- Opening Delimiter -
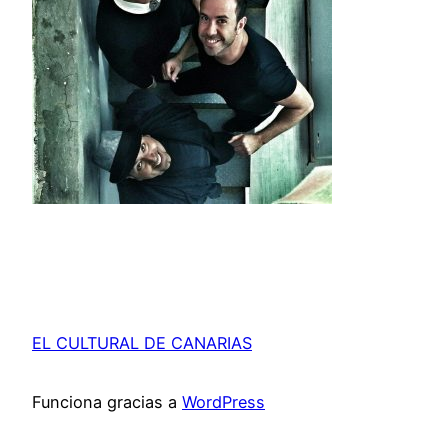
EL CULTURAL DE CANARIAS
Funciona gracias a
WordPress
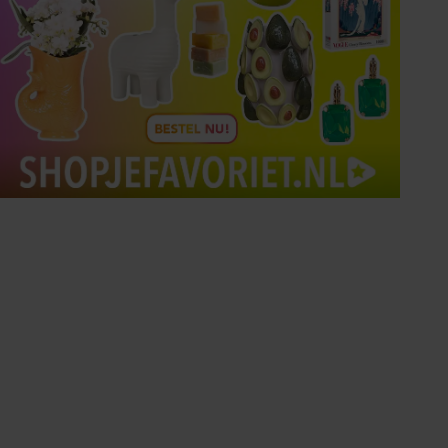
Tips om je lekker in je vel
te voelen
Met de Santé nieuwsbrief ontvang je elke
week tips om je energiek, ontspannen en in
balans te voelen.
- Closing Delimiter -
(PROMPT):
All lines from the one with "Tips om je lekker in je vel" through the end of the data must be repeated exactly, and nothing else may be repeated.

(FINAL ANSWER):
Tips om je lekker in je vel
te voelen
Met de Santé nieuwsbrief ontvang je elke
week tips om je energiek, ontspannen en in
balans te voelen.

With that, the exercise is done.